Mr. Uri was her mother’s tenant. Somehow, they’d inherited him with the house when her mum had bought it. Grace didn’t really understand how that had worked. She’d only been a kid when they’d moved here. But she did know it had made the house cheap enough for her mum when they couldn’t afford anywhere else. That had been ‘Before’. Before Malcolm and before his money. Grace was glad. Mr. Uri was the best thing about living here. Sometimes she thought he was the only good thing.
She stopped outside Mr. Uri’s door. The smell here was atrocious. If Mr. Uri was cooking in his rooms again, Mum would have a fit.
She laid a palm on the hard wood of the door. She could feel the rough grain against her skin. Her nerve endings seemed hypersensitive. Fever, she thought, and hoped she was wrong.
There was a virus going around school. Half her friends had come down with it. She had almost hoped Dean would catch it so she could have an excuse to go around and nurse him, but no such luck. She’d been sure she hadn’t got it, though. She never got the flu. And the last thing she needed right now was
(…bodies choking on swollen tongues…)
to be sick. God!
She let out a breath. She was not going to give in to this virus.
“Mr. Uri?” she called gently.
No answer. She hadn’t really expected it.
Still no answer. She smiled. Here we go.
She tried the handle, and of course it was open. He’d told her that he never worried about burglars. “What can they take that I haven’t already lost?” he’d said. But she knew he really left the door unlocked so that she could come right on in.
She pushed the door open and stepped through.
The window was open. Bright late-afternoon sunlight slipped between the swaying curtains. Grace could hear birdsong from somewhere outside, but she didn’t know where; there were no trees in this street, no parks nearby. Mr. Uri sat in his armchair, head resting on the wing. He was dozing, and snoring slightly. His thin white hair haloed his wrinkled scalp in the sunlight.
Funny. There was no smell in here. It must have been something else. Not the drains, she hoped. God, how she hoped. She’d be up to her shoulders in them before Malcolm would even consider calling a plumber. Good for her character, Malcolm would say, but Grace knew he was just tight.
She crouched in front of Mr. Uri and took his frail hand.
He let out one final, shivering snore, and then blinked at her.
“You were sleeping, Mr. Uri.”
He smiled. His smile always made him seem far more frail, like he was a shed skin held up only by memory.
“I had just closed my eyes.
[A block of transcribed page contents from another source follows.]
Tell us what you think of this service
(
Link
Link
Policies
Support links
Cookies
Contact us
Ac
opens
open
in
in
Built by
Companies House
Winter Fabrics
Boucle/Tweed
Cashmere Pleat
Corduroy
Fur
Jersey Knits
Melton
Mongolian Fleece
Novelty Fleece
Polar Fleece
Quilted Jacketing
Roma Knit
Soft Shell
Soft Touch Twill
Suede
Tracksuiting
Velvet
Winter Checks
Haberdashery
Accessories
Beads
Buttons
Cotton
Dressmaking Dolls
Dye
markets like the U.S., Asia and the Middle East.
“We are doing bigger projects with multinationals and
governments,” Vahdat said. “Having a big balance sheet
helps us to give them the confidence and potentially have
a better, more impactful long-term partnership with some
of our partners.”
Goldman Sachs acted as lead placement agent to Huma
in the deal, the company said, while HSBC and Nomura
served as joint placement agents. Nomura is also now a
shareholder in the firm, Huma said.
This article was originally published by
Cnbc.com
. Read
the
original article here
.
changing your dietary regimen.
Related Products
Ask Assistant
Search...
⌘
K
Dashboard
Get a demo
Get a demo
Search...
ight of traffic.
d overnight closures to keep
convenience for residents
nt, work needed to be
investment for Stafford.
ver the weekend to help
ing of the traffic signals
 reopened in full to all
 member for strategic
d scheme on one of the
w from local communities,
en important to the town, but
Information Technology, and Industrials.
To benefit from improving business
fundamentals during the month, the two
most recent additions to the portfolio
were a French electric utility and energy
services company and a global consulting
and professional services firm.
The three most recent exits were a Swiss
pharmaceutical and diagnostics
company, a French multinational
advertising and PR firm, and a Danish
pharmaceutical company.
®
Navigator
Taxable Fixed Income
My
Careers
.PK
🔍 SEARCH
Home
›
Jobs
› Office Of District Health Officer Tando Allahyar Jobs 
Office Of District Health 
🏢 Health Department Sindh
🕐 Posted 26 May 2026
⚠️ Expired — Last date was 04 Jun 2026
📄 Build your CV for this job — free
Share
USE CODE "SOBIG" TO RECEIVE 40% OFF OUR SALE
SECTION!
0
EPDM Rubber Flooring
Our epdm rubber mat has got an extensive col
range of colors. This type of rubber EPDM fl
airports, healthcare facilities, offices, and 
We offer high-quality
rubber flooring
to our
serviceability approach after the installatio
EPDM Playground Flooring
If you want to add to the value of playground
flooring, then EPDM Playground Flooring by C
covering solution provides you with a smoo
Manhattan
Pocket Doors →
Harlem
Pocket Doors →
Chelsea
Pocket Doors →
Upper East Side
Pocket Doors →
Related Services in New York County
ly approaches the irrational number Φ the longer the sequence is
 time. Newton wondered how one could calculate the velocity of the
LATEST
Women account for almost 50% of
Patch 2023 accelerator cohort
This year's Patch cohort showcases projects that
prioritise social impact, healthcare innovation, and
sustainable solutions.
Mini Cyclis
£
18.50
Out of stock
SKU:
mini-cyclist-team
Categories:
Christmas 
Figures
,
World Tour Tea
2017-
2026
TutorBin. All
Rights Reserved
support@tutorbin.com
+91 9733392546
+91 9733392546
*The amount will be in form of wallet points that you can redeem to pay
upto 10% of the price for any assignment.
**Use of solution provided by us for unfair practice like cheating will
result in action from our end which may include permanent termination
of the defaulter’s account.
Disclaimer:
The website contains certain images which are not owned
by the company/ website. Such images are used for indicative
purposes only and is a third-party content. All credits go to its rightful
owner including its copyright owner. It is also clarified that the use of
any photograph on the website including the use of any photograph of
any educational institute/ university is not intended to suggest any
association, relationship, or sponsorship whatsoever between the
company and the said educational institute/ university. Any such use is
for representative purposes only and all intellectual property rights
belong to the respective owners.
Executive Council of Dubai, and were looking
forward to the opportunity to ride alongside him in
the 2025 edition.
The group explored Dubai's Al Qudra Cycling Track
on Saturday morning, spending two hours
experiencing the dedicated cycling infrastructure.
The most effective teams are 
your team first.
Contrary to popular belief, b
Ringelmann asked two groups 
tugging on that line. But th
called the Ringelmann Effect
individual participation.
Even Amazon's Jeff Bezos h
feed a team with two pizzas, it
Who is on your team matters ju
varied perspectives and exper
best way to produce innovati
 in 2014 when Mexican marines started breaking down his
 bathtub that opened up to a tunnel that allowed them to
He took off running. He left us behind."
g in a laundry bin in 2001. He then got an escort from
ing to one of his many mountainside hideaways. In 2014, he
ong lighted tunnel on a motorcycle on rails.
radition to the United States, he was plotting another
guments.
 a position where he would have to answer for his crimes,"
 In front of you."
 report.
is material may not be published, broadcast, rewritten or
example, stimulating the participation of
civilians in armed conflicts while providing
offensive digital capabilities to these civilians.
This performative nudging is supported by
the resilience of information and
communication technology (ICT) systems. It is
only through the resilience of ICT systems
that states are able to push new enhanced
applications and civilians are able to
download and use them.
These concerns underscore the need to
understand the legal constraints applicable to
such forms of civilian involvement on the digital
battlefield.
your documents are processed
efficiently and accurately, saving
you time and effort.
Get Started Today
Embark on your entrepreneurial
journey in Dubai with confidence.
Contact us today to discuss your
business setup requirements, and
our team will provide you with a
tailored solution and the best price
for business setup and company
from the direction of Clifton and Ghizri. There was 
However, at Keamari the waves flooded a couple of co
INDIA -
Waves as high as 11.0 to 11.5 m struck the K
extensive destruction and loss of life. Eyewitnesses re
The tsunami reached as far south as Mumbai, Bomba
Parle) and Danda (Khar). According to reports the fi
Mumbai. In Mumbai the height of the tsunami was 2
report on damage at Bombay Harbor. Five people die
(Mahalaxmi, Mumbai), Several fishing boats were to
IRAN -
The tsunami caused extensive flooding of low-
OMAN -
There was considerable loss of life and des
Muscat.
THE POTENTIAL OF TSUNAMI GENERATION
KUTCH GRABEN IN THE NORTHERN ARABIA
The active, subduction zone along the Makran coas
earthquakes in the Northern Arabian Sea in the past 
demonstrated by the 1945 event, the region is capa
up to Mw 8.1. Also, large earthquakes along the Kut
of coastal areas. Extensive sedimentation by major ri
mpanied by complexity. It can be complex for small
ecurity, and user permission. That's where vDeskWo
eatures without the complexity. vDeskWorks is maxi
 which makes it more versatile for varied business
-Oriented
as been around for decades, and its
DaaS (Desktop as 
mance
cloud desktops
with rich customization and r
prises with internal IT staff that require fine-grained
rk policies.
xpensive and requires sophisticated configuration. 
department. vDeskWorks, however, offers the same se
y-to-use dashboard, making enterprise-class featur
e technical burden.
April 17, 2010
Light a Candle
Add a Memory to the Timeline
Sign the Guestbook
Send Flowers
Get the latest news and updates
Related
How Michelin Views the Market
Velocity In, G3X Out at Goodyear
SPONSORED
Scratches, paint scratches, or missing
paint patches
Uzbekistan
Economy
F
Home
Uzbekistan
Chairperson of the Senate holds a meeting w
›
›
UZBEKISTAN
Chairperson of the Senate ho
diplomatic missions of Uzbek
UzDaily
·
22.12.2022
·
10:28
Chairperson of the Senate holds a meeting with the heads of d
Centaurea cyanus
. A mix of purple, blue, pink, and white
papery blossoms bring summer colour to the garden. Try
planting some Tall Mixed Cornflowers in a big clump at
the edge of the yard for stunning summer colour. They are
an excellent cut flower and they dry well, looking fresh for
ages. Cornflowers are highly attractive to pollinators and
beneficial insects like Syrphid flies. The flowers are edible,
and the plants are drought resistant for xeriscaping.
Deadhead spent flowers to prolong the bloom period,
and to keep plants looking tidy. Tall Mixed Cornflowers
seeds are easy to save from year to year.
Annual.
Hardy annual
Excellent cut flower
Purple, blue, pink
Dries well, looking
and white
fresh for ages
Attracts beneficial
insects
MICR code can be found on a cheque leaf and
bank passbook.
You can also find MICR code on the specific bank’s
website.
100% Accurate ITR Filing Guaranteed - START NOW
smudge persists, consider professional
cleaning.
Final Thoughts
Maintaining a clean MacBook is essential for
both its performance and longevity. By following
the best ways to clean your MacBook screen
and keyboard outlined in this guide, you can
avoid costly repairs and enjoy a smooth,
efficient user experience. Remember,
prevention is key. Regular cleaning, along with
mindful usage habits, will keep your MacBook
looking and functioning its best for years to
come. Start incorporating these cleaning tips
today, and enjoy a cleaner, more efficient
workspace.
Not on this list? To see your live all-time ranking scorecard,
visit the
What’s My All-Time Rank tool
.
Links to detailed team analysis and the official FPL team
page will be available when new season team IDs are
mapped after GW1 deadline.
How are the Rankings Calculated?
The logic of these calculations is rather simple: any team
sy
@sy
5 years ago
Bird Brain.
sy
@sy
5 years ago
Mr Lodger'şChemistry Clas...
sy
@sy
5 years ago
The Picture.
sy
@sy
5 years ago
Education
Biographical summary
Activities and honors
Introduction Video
To enjoy the silence.”
Grace backed up and seated herself in the chair opposite. Mr. Uri frowned. “You look pale.”
“Maybe a virus.”
He shook his head. Whenever he did that, she found herself worrying absurdly that his head would come tumbling off and she would have to catch it.
“You should be in bed, not visiting old men.” He laughed. It sounded more like a dry cough.
“It’s Monday,” Grace said. “You forgot your rent.”
He straightened slightly, a dry stick unbending. “Not at all. It is on the table.” He gestured, shaking.
“Admit it,” Grace said. “You only forget so I have to come and fetch it.”
Mr. Uri looked away. “An old man gets lonely here.”
She leaned forward and took his hand again. “I know.”